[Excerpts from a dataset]
◇ ◇ ◇ ◇ ◇

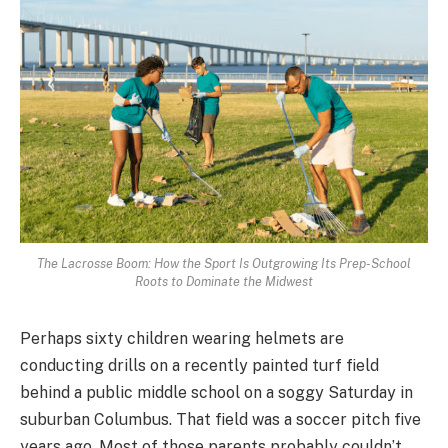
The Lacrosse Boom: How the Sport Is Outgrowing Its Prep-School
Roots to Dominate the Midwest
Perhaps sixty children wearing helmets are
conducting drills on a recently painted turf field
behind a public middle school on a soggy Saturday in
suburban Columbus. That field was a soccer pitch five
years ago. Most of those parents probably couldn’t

◇ ◇ ◇ ◇ ◇

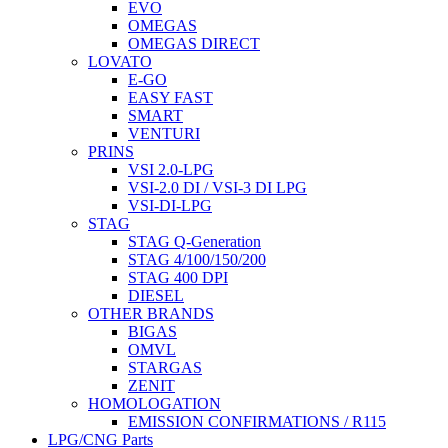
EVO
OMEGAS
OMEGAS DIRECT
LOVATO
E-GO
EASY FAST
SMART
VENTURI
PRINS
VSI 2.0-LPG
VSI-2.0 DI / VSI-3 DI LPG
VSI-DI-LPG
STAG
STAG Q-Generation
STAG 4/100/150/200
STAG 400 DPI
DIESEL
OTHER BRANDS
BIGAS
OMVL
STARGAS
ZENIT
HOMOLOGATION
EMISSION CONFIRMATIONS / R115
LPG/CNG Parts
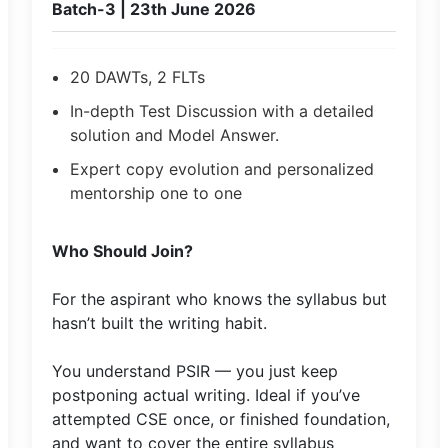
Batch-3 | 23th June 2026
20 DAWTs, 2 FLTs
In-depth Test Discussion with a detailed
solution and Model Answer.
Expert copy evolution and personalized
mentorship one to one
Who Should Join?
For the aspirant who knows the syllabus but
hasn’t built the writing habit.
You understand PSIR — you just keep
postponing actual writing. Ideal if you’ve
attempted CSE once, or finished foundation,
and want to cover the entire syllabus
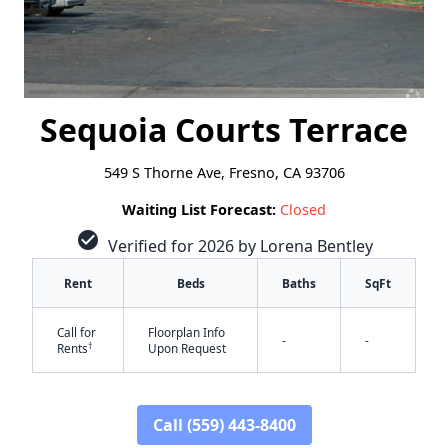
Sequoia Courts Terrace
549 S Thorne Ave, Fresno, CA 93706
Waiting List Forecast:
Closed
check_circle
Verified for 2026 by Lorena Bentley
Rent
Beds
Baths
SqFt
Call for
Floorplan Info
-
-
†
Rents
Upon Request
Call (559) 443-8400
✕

◇ ◇ ◇ ◇ ◇

* Work item: Above are the records; copy exactly the lines from the line with "The Lacrosse Boom: How" through the line with "years ago. Most", both included.

* Written response:
The Lacrosse Boom: How the Sport Is Outgrowing Its Prep-School
Roots to Dominate the Midwest
Perhaps sixty children wearing helmets are
conducting drills on a recently painted turf field
behind a public middle school on a soggy Saturday in
suburban Columbus. That field was a soccer pitch five
years ago. Most of those parents probably couldn’t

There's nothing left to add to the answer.